Tutorial critique --- Matrix Programming

Jul 26, 2013 • Philipp Bayer

In general, I found the talking to be very clear and with correct speed. I found the exercises to be very good (and useful!) and good that exercises on the slides are written in green — but, it would be good to have a sentence that clearly signals when to press pause (like “Do this now”, followed by a small pause) since the viewer isn’t sure when speaker stops speaking about the task at hand.

Sometimes, there’s too much stuff going on in a slide. It would be better to a) show code step-by-step on several slides and b) have only one point or so per slide. The current way I was sometimes overwhelmed — for example, see this screenshot:

Example of overloaded slide

It was very good to have explanatory pictures on the slides explaining what is happening “behind the scenes” (like with Array sum()). It was also good to show bigger combinations of functions starting from the “inside” and then walking out explaining each step (like explaining “mean(data[data[:,0] == 0],0)” starting from “data[:,0]”).

I loved the example of the Recommendations-matrix in the last lecture — it showed all the strengths of numpy and how concise code can be using all of numpy’s standard libraries.

Some small things:

— Small mistake in Indexing on slide “Let’s have a look at another way to subscript. If we compare our vector’s elements to the value 25, we….” — result should be “array([True, True, True, False])” not “array([True, True, False, False])”

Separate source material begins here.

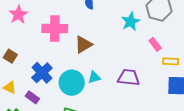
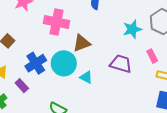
cyan triangle: (94, 77) -> (86, 77), turned 32
purple trapezoid: (129, 77) -> (121, 64), moved
cyan circle: (72, 83) -> (64, 63), moved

— In Linear Algebra on slide “Like other array-based libraries or languages, NumPy provides many useful tools for common operations” — the shown function isn’t sum(), it’s numpy.sum(). Python’s inbuilt sum() works very differently! It would be less confusing to type numpy.sum() here. I was following up the examples in Python and got weird results. Later on, mean() isn’t an in-built Python function so no problems there.